Saturday, December 7, 2013

December 3, 2013 Crawfish Etoufée

December 3, 2013 Crawfish Etoufée

This is a recipe we make pretty often, because it is one of my favorite Cajun dishes.  We use Paul Prudhomme’s recipe from his Louisiana Kitchen Cookbook.
First let me show you Paul Prudhomme’s recipe for Crawfish etoufée and then I will describe how we made it.





 

 

 


 
 

 
 
 

We use one large skillet and one large enameled casserole.  Suzette made three cups of chicken stock with some PPI chicken and water and I diced 1 cup each of celery, onion, and red bell pepper, plus 1 Tbsp. of fresh garlic.  Then Suzette said, “We are making a variation of the recipe with more vegetables and fewer crawfish.”  I chopped up about  ¾ cup each of celery, green bell pepper and onion and four green onions I picked from our garden.
Tonight Suzette put about 7 Tbsp. of oil into the skillet and started sprinkling in flour slowly stirring all the time to eliminate any lumps, until the mixture thickened and took on color.  When we had a thick light brown paste we added to the skillet the ¾ cup each of finely diced celery, green bell pepper, and onion with 1Tbsp of garlic greens.  The heat under the roux mixture was reduced and cooked for a bit.  Then Suzette put 4 ounces of butter into the casserole and I added 1 lb. of crawfish tails and heated the casserole until the butter melted and added the ½ cup of minced green onion and then cooked the crawfish (Nantucket Shoals $14.99) in the butter for about five minutes.  We then transferred the roux and vegetable mixture to a sauce pan and added the seasonings (thyme, white pepper, black pepper, basil and salt) and three cups of stock and cooked the roux and about ¾ of the vegetable mixture and the seasonings until it was a smooth creamy consistency.  We then added three cups of roux mixture to the casserole, and cooked the mixture some more to blend the flavors of the ingredients.    After about another five minutes we had a full casserole of etoufée.   The consistency was very creamy and the vegetables had softened.

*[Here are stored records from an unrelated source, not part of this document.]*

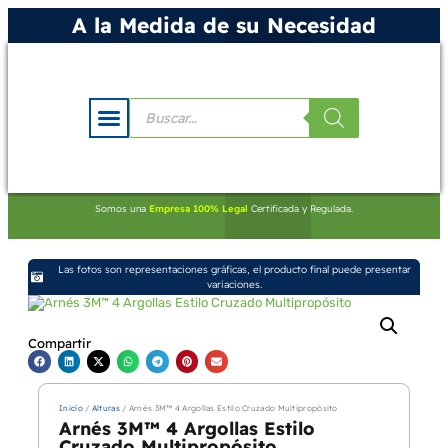
A la Medida de su Necesidad
Somos una
Empresa 100% Legal
Certificada y Regulada.
Las fotos son representaciones gráficas, el producto final puede presentar
variaciones.
Compartir
Inicio
/
Alturas
/ Arnés 3M™ 4 Argollas Estilo Cruzado Multipropósito
Arnés 3M™ 4 Argollas Estilo
Cruzado Multipropósito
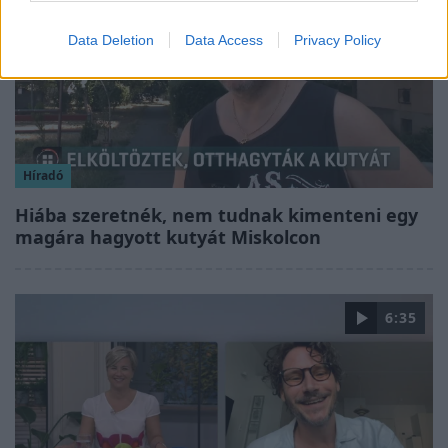
Data Deletion
Data Access
Privacy Policy
Híradó
Hiába szeretnék, nem tudnak kimenteni egy
magára hagyott kutyát Miskolcon
6:35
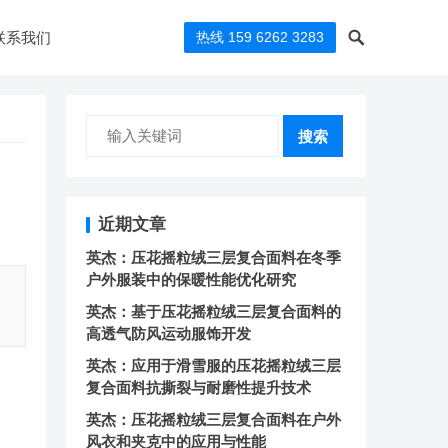
联系我们
热线 159 6262 3283
搜索
近期文章
英杰：压花摇粒绒三层复合面料在冬季
户外服装中的保暖性能优化研究
英杰：基于压花摇粒绒三层复合面料的
高透气防风运动服饰开发
英杰：应用于滑雪服的压花摇粒绒三层
复合面料抗撕裂与耐磨性提升技术
英杰：压花摇粒绒三层复合面料在户外
风衣和夹克中的应用与性能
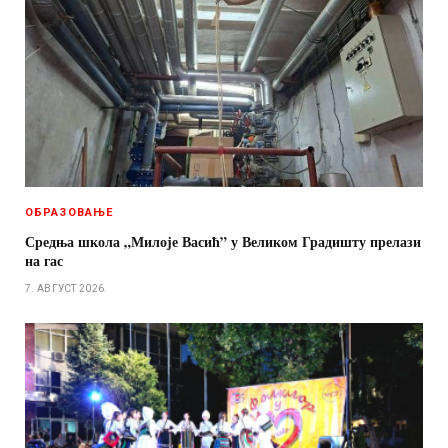
ОБРАЗОВАЊЕ
Средња школа „Милоје Васић” у Великом Градишту прелази
на гас
7. АВГУСТ 2026.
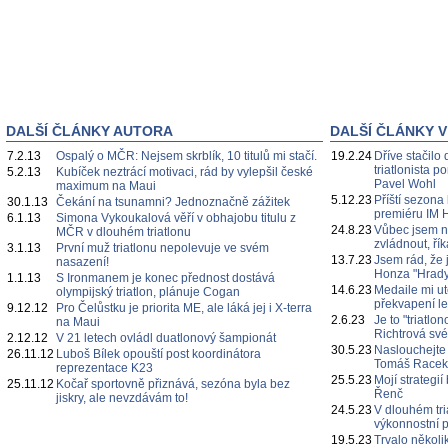
DALŠÍ ČLÁNKY AUTORA
DALŠÍ ČLÁNKY V
7.2.13
Ospalý o MČR: Nejsem skrblík, 10 titulů mi stačí.
19.2.24
Dříve stačilo 
triatlonista 
5.2.13
Kubíček neztrácí motivaci, rád by vylepšil české
Pavel Wohl
maximum na Maui
5.12.23
Příští sezona
30.1.13
Čekání na tsunamni? Jednoznačně zážitek
premiéru IM 
6.1.13
Simona Vykoukalová věří v obhajobu titulu z
24.8.23
Vůbec jsem n
MČR v dlouhém triatlonu
zvládnout, ří
3.1.13
První muž triatlonu nepolevuje ve svém
13.7.23
Jsem rád, že 
nasazení!
Honza "Hrady
1.1.13
S Ironmanem je konec přednost dostává
14.6.23
Medaile mi ut
olympijský triatlon, plánuje Cogan
překvapení l
9.12.12
Pro Čelůstku je priorita ME, ale láká jej i X-terra
2.6.23
Je to "triatl
na Maui
Richtrová své
2.12.12
V 21 letech ovládl duatlonový šampionát
30.5.23
Naslouchejte
26.11.12
Luboš Bílek opouští post koordinátora
Tomáš Race
reprezentace K23
25.5.23
Mojí strategi
25.11.12
Kočař sportovně přiznává, sezóna byla bez
Řenč
jiskry, ale nevzdávám to!
24.5.23
V dlouhém tri
výkonnostní p
19.5.23
Trvalo několi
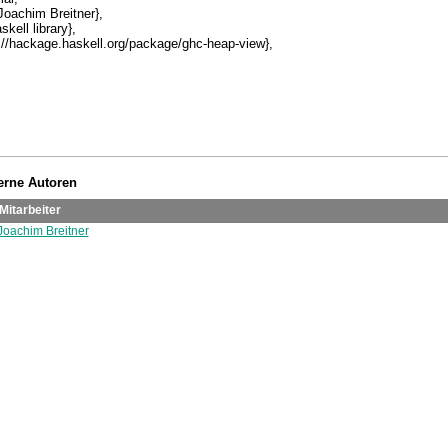
terne Autoren
Mitarbeiter
. Joachim Breitner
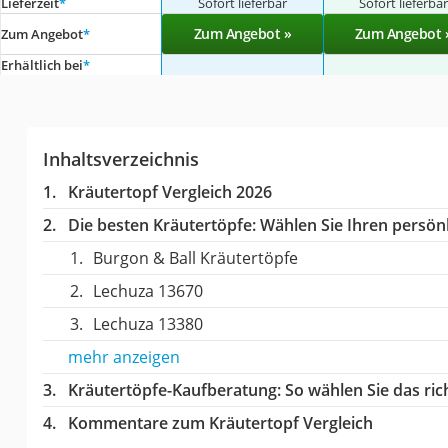
Lieferzeit
*
Sofort lieferbar
Sofort lieferba
Zum Angebot »
Zum Angebot 
Zum Angebot
*
Erhältlich bei
*
Inhaltsverzeichnis
Kräutertopf Vergleich 2026
Die besten Kräutertöpfe:
Wählen Sie Ihren persönl
Burgon & Ball Kräutertöpfe
Lechuza 13670
Lechuza 13380
mehr anzeigen
Kräutertöpfe-Kaufberatung
: So wählen Sie das ri
Kommentare zum Kräutertopf Vergleich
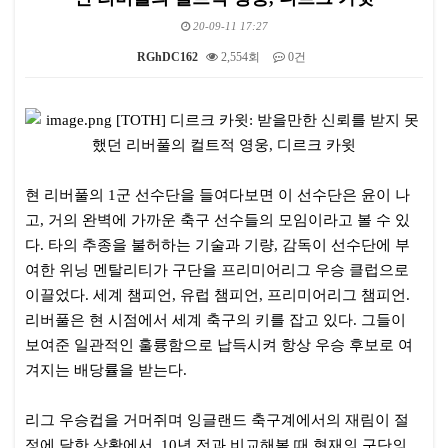
20-09-11 17:27
RGhDC162
2,554회
0건
본문
현 리버풀의 1군 선수단을 들여다보면 이 선수단은 윤이 나
고, 거의 완벽에 가까운 축구 선수들의 모임이라고 볼 수 있
다. 타의 추종을 불허하는 기술과 기량, 감독이 선수단에 부
여한 위닝 멘탈리티가 구단을 프리미어리그 우승 클럽으로
이끌었다. 세계 챔피언, 유럽 챔피언, 프리미어리그 챔피언.
리버풀은 현 시점에서 세계 축구의 키를 잡고 있다. 그들이
보여준 일관적인 훌륭함으로 납득시켜 항상 우승 후보로 여
겨지는 배당률을 받는다.
리그 우승컵을 거머쥐며 잉글랜드 축구계에서의 재림이 절
정에 달한 상황에서, 10년 전과 비교해볼 때 현재의 구단의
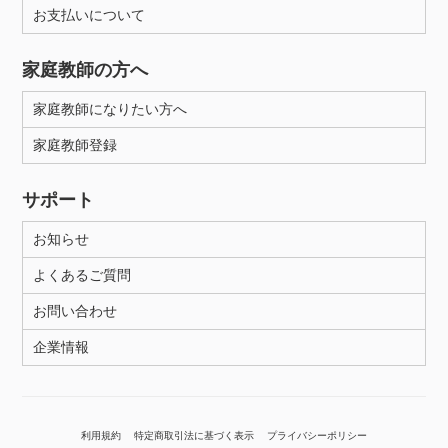
お支払いについて
家庭教師の方へ
家庭教師になりたい方へ
家庭教師登録
サポート
お知らせ
よくあるご質問
お問い合わせ
企業情報
利用規約
特定商取引法に基づく表示
プライバシーポリシー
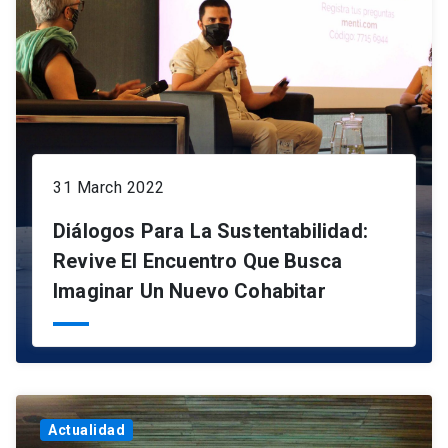
31 March 2022
Diálogos Para La Sustentabilidad:
Revive El Encuentro Que Busca
Imaginar Un Nuevo Cohabitar
Actualidad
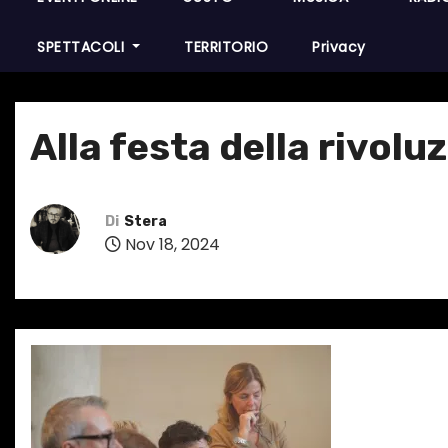
SPETTACOLI
TERRITORIO
Privacy
Alla festa della rivo
Di
Stera
Nov 18, 2024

I heated 1½ - 2 cups of PPI rice in the microwave and fetched two bottles of Shiner Oktoberfest from the garage fridge and we were ready to eat.

 

Suzette put approximately ½ to ¾ cup of cooked rice into each of two pasta bowls and then we each ladled scoops of etoufée onto the rice.  It was delicious.  Delicious.  I find it to be an elegant dish, akin to Homard American and yet sort of Chinese in conceptualization because it is a cooked stew served over rice.

 This recipe makes enough to serve 8 to 10 people so it is a great party dish.  For parties, Suzette likes to make dirty rice with chopped chicken livers and gizzards cooked into the rice.